Pope John Paul II describes euthansia as an example of “culture of death” in Western societies. “Manifestation of social views that have abandoned the protection of life and lent support to liberalized abortion, capital punishment, and incessant warfare”. 

Still, although few in number, there are individual Jewish and Christian theologists for whom euthansia does not equal a violation but rather a culmination of religious values such as compassion, mercy, and love.  (Campbell, Courtney. “Euthanasia and Religion.” UNESCO Courier.)

In Judaism, euthanasia and medical aid in death and all other “types of suicide” are almost unanimously condemned because taking a human’s life away. In any situation other than martyrdom, the human life is to be treated as an end in itself.  The life must not be terminated for the patient’s convenience/ usefulness, even when the patient is suffering. 

Jewish law strongly condemns any act that ends life and treats the killing of a person whom the doctors say will die in any event to be an act of murder.  Individual autonomy is prioritized below the sanctity of human life.

Human life is seen as something that only God can end for “only He who gives life may take it away.

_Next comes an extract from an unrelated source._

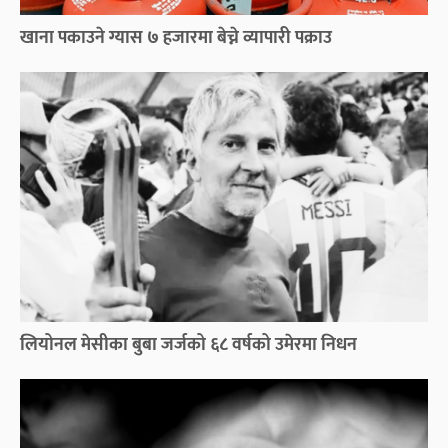
खाना पकाउने ग्यास ७ हजारमा बेच्ने व्यापारी पक्राउ
लियोनल मेसीका बुबा जर्जको ६८ वर्षको उमेरमा निधन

(Campbell, Courtney. “Euthanasia and Religion.” UNESCO Courier.)

Conclusion

I support organ donation euthanasia if there are appropriate safeguards for medical professionals. They should not be able to be sued for organ donation euthanasia that a competent patient consented to or their surrogate did.  I also think the medical professional should not perform the procedure on their own dying patient, and instead refer them to a third party team/ doctor.  I think having a separate doctor is better for marketing purposes, ie for getting organ donation euthanasia legalized and for increasing the number of people who would consent to it. 

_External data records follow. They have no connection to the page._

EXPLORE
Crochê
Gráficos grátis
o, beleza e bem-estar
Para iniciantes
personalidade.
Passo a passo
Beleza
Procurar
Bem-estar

Separate between treating patients and taking organs, so people wouldn’t think their doctor wasn’t “out to get them”. It would alleviate the emotional burden of the doctor who has been treating a patient to have to not have to kill them. Lastly, even though it is ethical and the patient has requested it, the doctor has their own autonomy not to support the decision. Rather than have the patient feel betrayed at the end of life if their doctor disapproved and consequently were to refer them to another doctor, it would be better to have it be standardized, and always be two separate doctors. 

When we think of euthanasia, we think of something we do to our pets to save money or to alleviate their suffering, or to dangerous criminals. It requires a shift of mind to see euthanasia as something merciful that can be done for adults who request it as well. However I believe this shift of mind is both possible and positive for the greater good. 

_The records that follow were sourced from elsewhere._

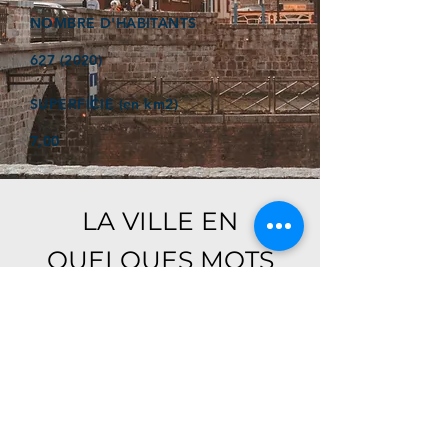
NOMBRE D'HABITANTS
627 (2020)
SUPERFICIE (en km2)
7,00
LA VILLE EN
QUELQUES MOTS
Ici, retrouver prochainement le
descriptif de votre ville !
Référencer un établissement dans cette ville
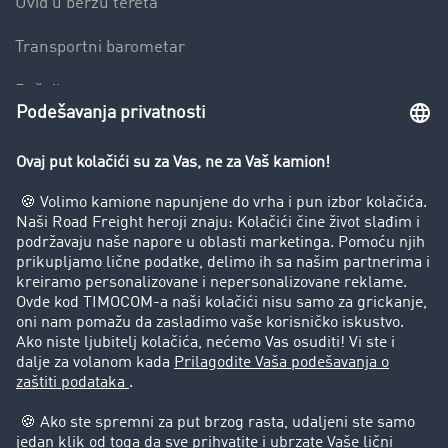
Uvid u berzu tereta
Transportni barometar
Rečnik transporta
Zabrana vožnje za kamione
Preduzeće
Uspešne priče
Korisnici preporučuju korisnike
Pravna pitanja
Impressum
Opšti uslovi korišćenja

Increasing the number of organs in supply sets context for organ donation euthansia, but autonomy is the determining factor that makes it ethical.   Every day, people are buried with organs that they might have donated had there been a legal framework for a simple surgery that would allow them to do so. If one’s last wish is to save lives, there can be a legal framework that allows them to do so while mitigating the number of people who are coerced into it via measures such as patient/ surrogate decision maker consent and mandatory psychiatric evaluation.  

The most dignity in death can be facilitated by allowing for the most choice, ie providing the choice for organ donation euthanasia.